I was experimenting with the QR reparameterized linear regression, based on the case-studie. I was experimenting with increasing the size of the synthesized dataset. And got a bad_alloc
on the line qr_Q(X')[, 1:M]
when the problem was still small as compared to my ram (N = 30,000 samples, M = 150 parameters.) What is going on? Is this line allocating for a NxN matrix?
Yeah, qr_Q
and qr_R
in Stan Math do a fat QR decomposition, which can cause memory exhaustion for large matrices. It is better to do the QR decomposition in R — which does a thin QR decomposition — and pass in the Q and R matrices.
Ok thanks! I will try that.
Any chance we could add the thin QR to Stan?
Or add a note to do it in the surrounding code to the documentation/case-studies?
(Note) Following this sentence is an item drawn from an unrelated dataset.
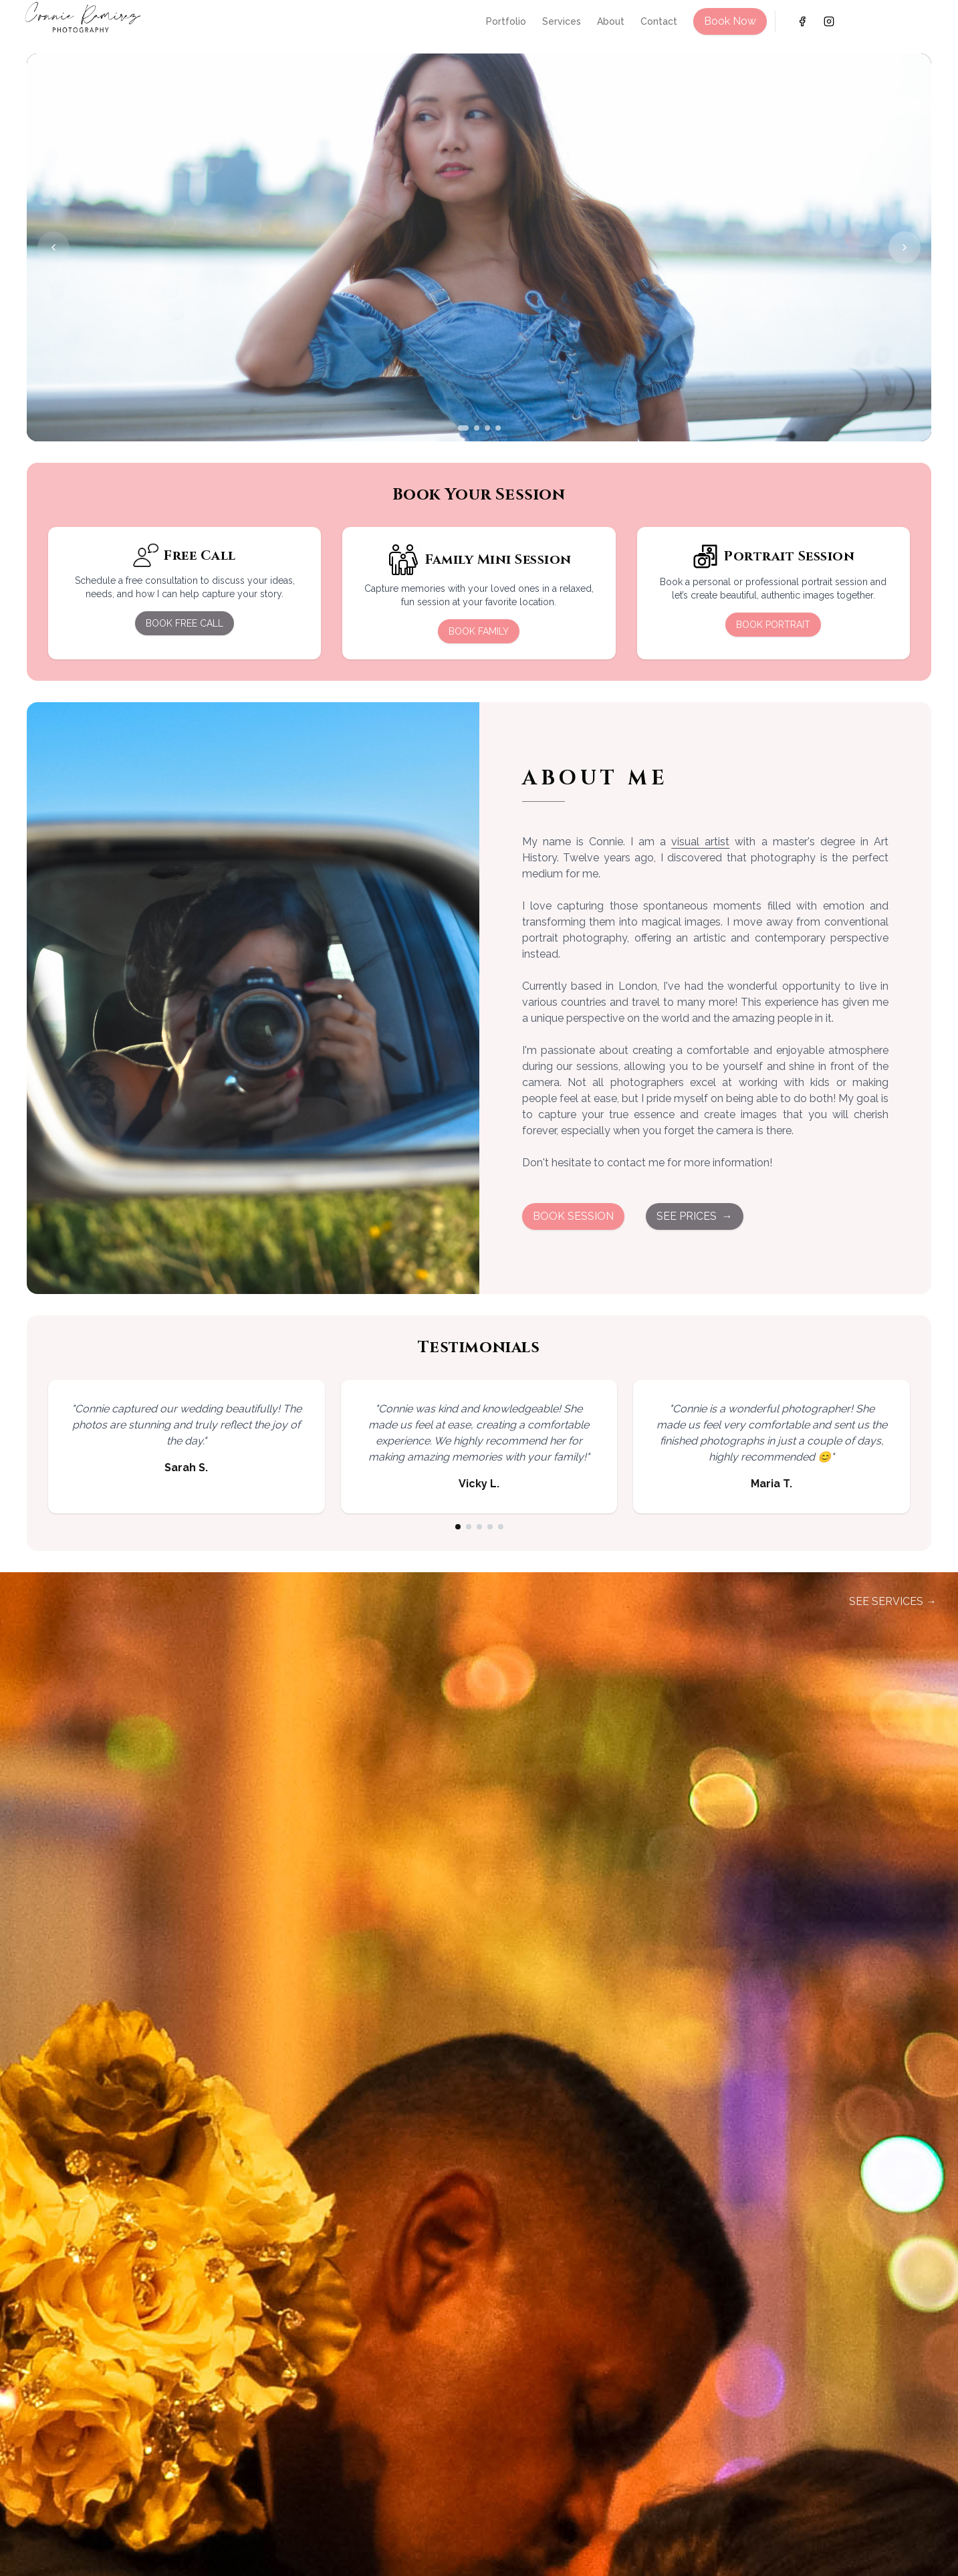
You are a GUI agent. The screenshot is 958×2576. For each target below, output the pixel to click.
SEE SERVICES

It is in the Stan User Manual, just search for fat QR. Unless Eigen implements a thin QR decomposition, there is not much chance that Stan will have one.
Ok, that make sense. As to documentation, I just rechecked the stan-reference-2.17.0.pdf and it does not mention computing the QR outside of Stan. Perhaps, a line in “9.2. The QR Reparameterization” explaining that the “Stan implementation is memory hungry so consider pre computing Q and R. Then using them as data.” I think it would have made things clearer to me.
Or if it doesn’t belong in the reference, than perhaps another example at the end of the wonderfull case-studie showing how it can be done. It already goes thru 3 versions of this model, walking thru the advantages of each, maybe one more to show how to scale it to real sized problems?